======== SUPPLIED RECORDS

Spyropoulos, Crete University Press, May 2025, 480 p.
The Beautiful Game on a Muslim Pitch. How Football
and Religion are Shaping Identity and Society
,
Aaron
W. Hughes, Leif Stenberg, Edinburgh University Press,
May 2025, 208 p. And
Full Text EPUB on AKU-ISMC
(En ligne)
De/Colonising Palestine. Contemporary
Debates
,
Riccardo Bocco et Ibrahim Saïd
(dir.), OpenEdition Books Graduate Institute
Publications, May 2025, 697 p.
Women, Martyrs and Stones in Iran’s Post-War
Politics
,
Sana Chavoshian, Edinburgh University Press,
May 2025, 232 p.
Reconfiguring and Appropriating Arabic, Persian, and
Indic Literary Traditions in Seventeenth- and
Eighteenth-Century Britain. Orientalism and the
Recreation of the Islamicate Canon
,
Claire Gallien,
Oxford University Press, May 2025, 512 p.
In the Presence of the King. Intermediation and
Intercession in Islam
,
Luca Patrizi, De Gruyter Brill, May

================
======== SUPPLIED RECORDS

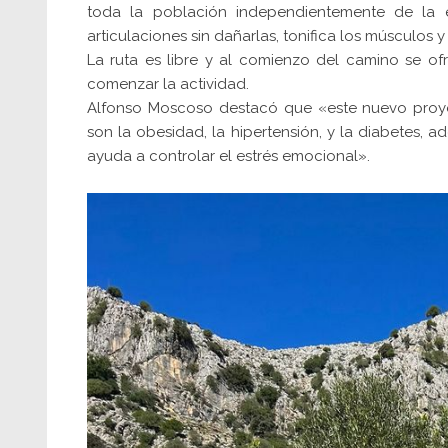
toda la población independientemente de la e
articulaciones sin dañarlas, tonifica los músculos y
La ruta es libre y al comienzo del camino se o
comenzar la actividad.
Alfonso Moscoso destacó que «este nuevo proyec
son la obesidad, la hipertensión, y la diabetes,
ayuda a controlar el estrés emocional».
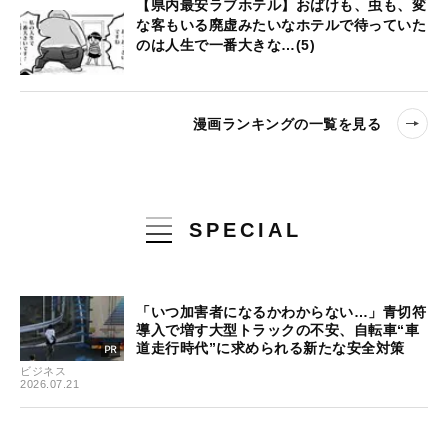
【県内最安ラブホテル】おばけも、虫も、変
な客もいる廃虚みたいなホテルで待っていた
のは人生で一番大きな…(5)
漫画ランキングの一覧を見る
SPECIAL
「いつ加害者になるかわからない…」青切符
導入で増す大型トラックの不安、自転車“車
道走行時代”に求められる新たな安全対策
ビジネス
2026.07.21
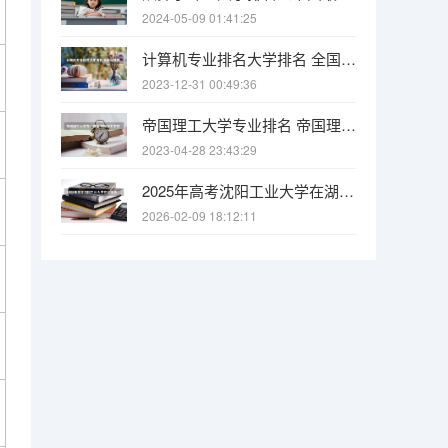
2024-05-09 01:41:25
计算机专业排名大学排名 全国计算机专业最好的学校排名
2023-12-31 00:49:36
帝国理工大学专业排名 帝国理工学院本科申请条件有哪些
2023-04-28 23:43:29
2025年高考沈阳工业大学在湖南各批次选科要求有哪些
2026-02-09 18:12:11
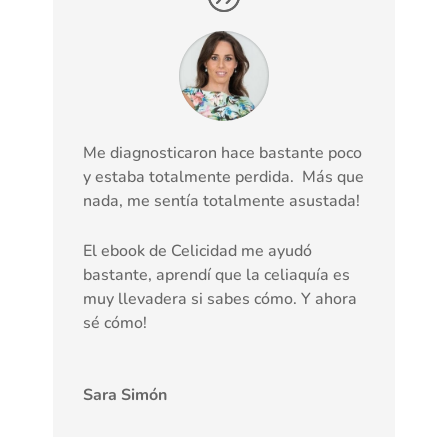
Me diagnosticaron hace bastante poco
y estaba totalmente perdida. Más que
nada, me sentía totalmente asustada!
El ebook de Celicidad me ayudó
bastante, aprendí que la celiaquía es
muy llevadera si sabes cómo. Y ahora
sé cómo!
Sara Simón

================
======== SUPPLIED RECORDS

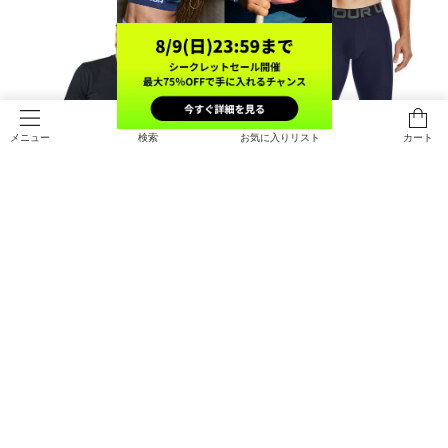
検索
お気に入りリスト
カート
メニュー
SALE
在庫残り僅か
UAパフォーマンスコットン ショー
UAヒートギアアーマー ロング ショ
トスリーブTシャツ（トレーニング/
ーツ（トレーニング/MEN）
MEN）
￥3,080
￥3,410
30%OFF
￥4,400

================

#### DIRECTIONS FOR THIS TASK:
Working from the data above, extract solely the lines from the one containing "Publications, May 2025, 697 p." through the one containing "Luca Patrizi, De Gruyter Brill, May", exactly as they appear, both included.

#### OUTPUT FOR THIS EXERCISE:
Publications, May 2025, 697 p.
Women, Martyrs and Stones in Iran’s Post-War
Politics
,
Sana Chavoshian, Edinburgh University Press,
May 2025, 232 p.
Reconfiguring and Appropriating Arabic, Persian, and
Indic Literary Traditions in Seventeenth- and
Eighteenth-Century Britain. Orientalism and the
Recreation of the Islamicate Canon
,
Claire Gallien,
Oxford University Press, May 2025, 512 p.
In the Presence of the King. Intermediation and
Intercession in Islam
,
Luca Patrizi, De Gruyter Brill, May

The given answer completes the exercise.